Ana içeriğe atla

İLK ÖYKÜ

                                             
                 


                      BİR BARDAK SU
                Aynanın karşısına geçip göğüslerime dokundum. Minicik! Dün Hülya sınıfta göğüs dedim diye güldü bana. Geri zekalı! Meme demeliymişim. Ne kadar ayıp. Ablamın göğüsleri kocaman, utanmıyor hiç. Sütyeni de belli. Babam ''Beyaz giymeyeceksin Beyza kulaklarını kopartırım'' dedi. Bence okulda süveterini çıkarıyor. Ben liseye başlayınca aynısını yapmam asla. Ne gerek var ki?
           Nenemin odasını geçip salona girdim. Annem dudaklarını sımsıkı kapatmış, birinin bebeğine yelek örüyor yine. Ablam sobanın en sevdiğim köşesine geçmiş, Ezelin eski bölümünü izliyor. İyi izlesin. Selena bitti zaten. Sobaya yaklaşıp güğümün içine daldırdığım ipi çektim. Elledim baktım, çikolata yumuşamış. İyi. Sıcak çikolatamı yavaş yavaş ağzıma sıkarken ablama mesaj geldi hep. Ne okuyorsa gömüldü iyice. Sırıtarak cevap yazıyor hızlı hızlı. 'Çıt çıt... Çıt çıt çıt...çıt' ''Mesaj mı geldi abla?  ‘’Hııı…’’ Kim yazmış? '' cevap vermedi şımarık! Ses etmedim. İki dakika bile yılan oynamama izin vermiyor artık. Birden kıymete bindi malı. Banyoya falan girerse çantasını karıştıracağım ilk. 
      ''Yaprak!'' ''Yapraaakk!'' Ha nene, geç kaldın, dedim içimden ''Yapraaakk!'' Anneme baktım. Kolları iki yana düşmüş, kucağında örgüsüyle öyle donuk donuk bakıyor halıya.
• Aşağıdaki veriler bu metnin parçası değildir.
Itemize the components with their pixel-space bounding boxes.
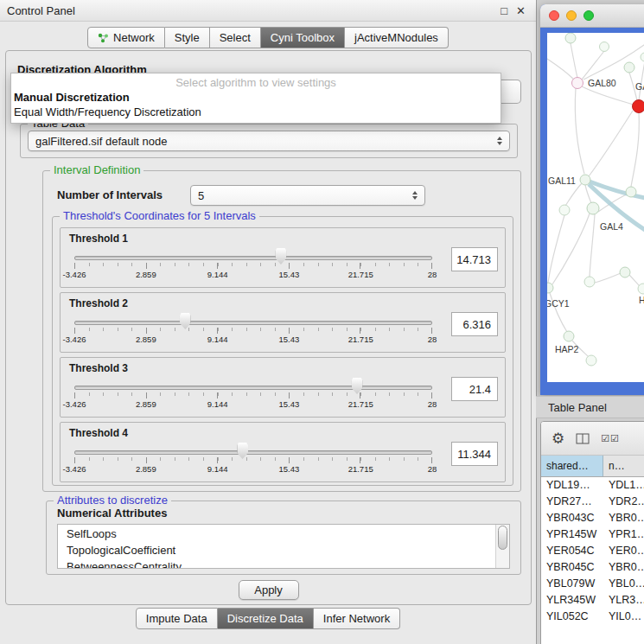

Dudaklarını sıkmış yine. Ablam duysa şaşarım zaten! ''Hı nene, noldu?'' dedim odasının kapısından. ''Bir yudum su ver, yüreğim yandı'' dedi, tavanı izleyerek. Tülbenti de kaymış bu kez. İki bölük saçının ortası bembeyaz. Kulaktan gerisi kına turuncusu... Bir anda bana baktı! Hemen mutfağa koştum. Annem sabah sütün içine ekmek doğramıştı, yememiş. Duruyor öyle tabakta. Dayı’mların geldiği gün ablam ''Doktora götürelim, nolur anne'' dedi. ''Doktor ne yapacak ki?'' dedi annem de. Saçma! İştah şurubu diye bir şey var. Annem elma rendeleyip koyunca önüne, keçi gibi çiğner. Çenesi bir o tarafa bir bu tarafa gider. Bazen ben de yardım ederim neneme; ama tırnaklarını ben kesmem. Bir keresinde son gücümle bastırdım tırnak makasını, zor kırıldı tırnağı. Sonra pis bir koku geldi burnuma! Nefesimi tutup gücüm yetmiyor diye kaçmıştım odasından.
         Tekrar istemesin diye iyice doldurup indirdim suyu sehpasına. ''Aha nene.'' Başımı çevirip gidecekken gözüme bir şey çarptı. Şok oldum! Resmen burada unutmuş çantasını! ''Abla dedim ufaktan, ses yok! Az bekledim. Yok! Salak! Usulca kapattım kapıyı. Şimşek gibi koşup çantayı açtım. Çabuk çabuk sayfaları karıştırırken, suratım azıcık ısındı. Defterin birinde, çirkin bir el yazısıyla;

             Bana gülünce anladım,
             En saf halini aşkın.
             Yalnızca benim rüyamsın sen,
             Zaman dursun birtanem.
             Alacak canımı sen olmazsan kader.
                              BF  yazıyordu.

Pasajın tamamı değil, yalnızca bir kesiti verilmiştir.